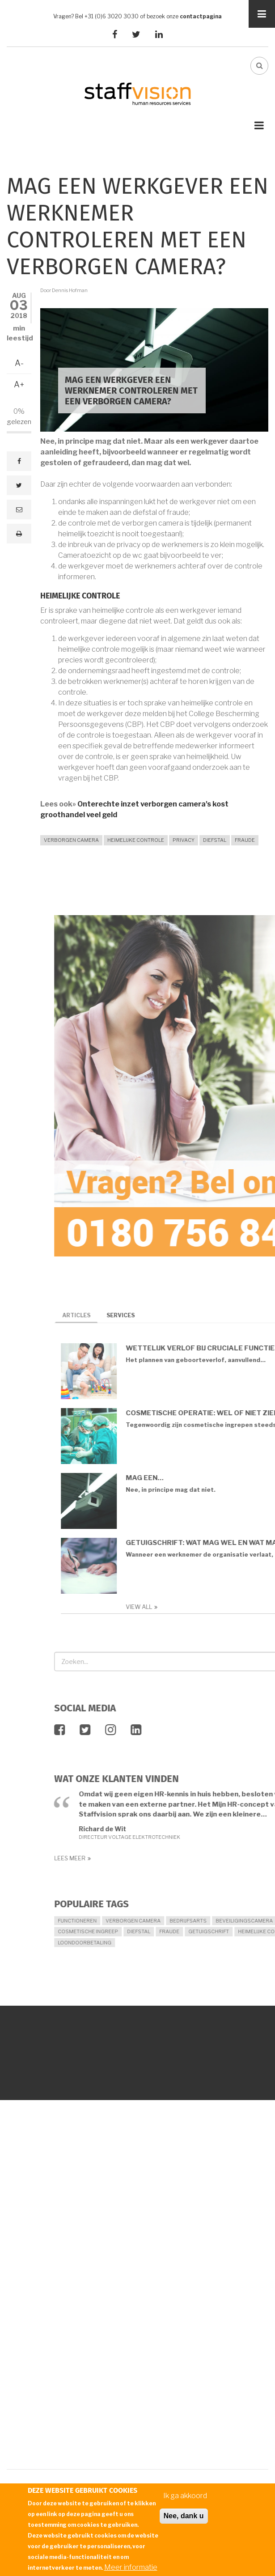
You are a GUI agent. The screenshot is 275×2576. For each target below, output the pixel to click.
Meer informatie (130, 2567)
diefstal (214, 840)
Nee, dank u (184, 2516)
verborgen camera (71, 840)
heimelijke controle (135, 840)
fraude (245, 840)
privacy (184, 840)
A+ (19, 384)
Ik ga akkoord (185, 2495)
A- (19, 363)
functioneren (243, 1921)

====================

_ABOUT THIS EXERCISE_. Please print, exactly as given, the lines running from the beginning of the listing through the line containing "A+ (19, 384)", omitting each picture.

_ANSWER TO THIS PROBLEM_.
You are a GUI agent. The screenshot is 275×2576. For each target below, output the pixel to click.
Meer informatie (130, 2567)
diefstal (214, 840)
Nee, dank u (184, 2516)
verborgen camera (71, 840)
heimelijke controle (135, 840)
fraude (245, 840)
privacy (184, 840)
A+ (19, 384)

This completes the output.